Inside CBS News, the fireworks are going off off-camera. Sharyn Alfonsi says she was effectively pushed out of 60 Minutes after refusing to "sanitize" an investigation that executives pulled late last year. Her contract with the newsmagazine expired on Saturday, May 23, she says, and she has told colleagues she will not resign. The dispute lands just as editor-in-chief Bari Weiss is remaking the newsroom, turning a personnel decision into a public test of her new regime.
Contract Not Renewed, Correspondent Says
Alfonsi told The New York Times that CBS declined to renew her 60 Minutes contract when it expired on May 23 and that the move "sends a chilling message" to the newsroom, as reported by The Washington Post. She said her agent's calls were met with silence and that she "isn't resigning, if they want me gone because I did my job, they'll have to fire me." Alfonsi has been a regular 60 Minutes correspondent since 2015, according to her CBS News biography.
What the Spiked Report Documented
The investigation, titled "Inside CECOT," focused on Venezuelan migrants the U.S. deported to El Salvador's massive CECOT prison and echoed a Human Rights Watch study that described "systematic" abuses there. Human Rights Watch and local partners say survivors reported torture, incommunicado detention and forced disappearances. The leaked 60 Minutes footage included survivors' on-camera accounts; one former detainee said guards forced him to kneel for long stretches and that a solitary punishment called "the island" came with beatings every half hour, details reported after the episode briefly appeared online. Forbes covered those accounts and the subsequent leak.
How the Segment Was Pulled, Leaked and Later Aired
CBS pulled the piece just hours before it was scheduled to run on December 21, with editors saying the story needed more reporting and on-the-record comments from administration officials, according to contemporaneous coverage. A Canadian broadcaster then accidentally streamed the original cut, which spread quickly across social platforms and prompted takedown notices, and a revised version of "Inside CECOT" aired on January 18 with brief addenda and written statements from the White House and DHS. TheWrap and Poynter traced the timeline and editorial back-and-forth.
Weiss' Defense and Newsroom Fallout
Weiss and other senior editors defended the decision in staff messages, arguing the hold was meant to make the package "comprehensive and fair" and that the piece "did not advance the ball" without additional sourcing, according to reporting. Deadline published Weiss's memo, while veteran correspondents and media observers raised alarms about editorial independence in coverage by The Guardian. For a show that built its reputation on tough questions, the internal ones are suddenly just as pointed.
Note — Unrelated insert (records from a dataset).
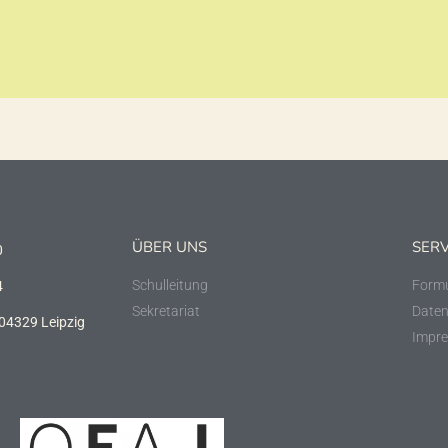
1
2
3
4
ÜBER UNS
SERV
0
Schulleitung
Formu
4
Sekretariat
Daten
 04329 Leipzig
Impr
Alfonsi has framed the nonrenewal as a penalty for refusing to water down work she says had already cleared legal and standards reviews, and her exit from 60 Minutes, even if she remains employed by CBS without a renewed deal, is being watched as a test of how much independence the show keeps under new leadership. DailyVoice first flagged the local angle of the report and the broader reaction in coverage that day.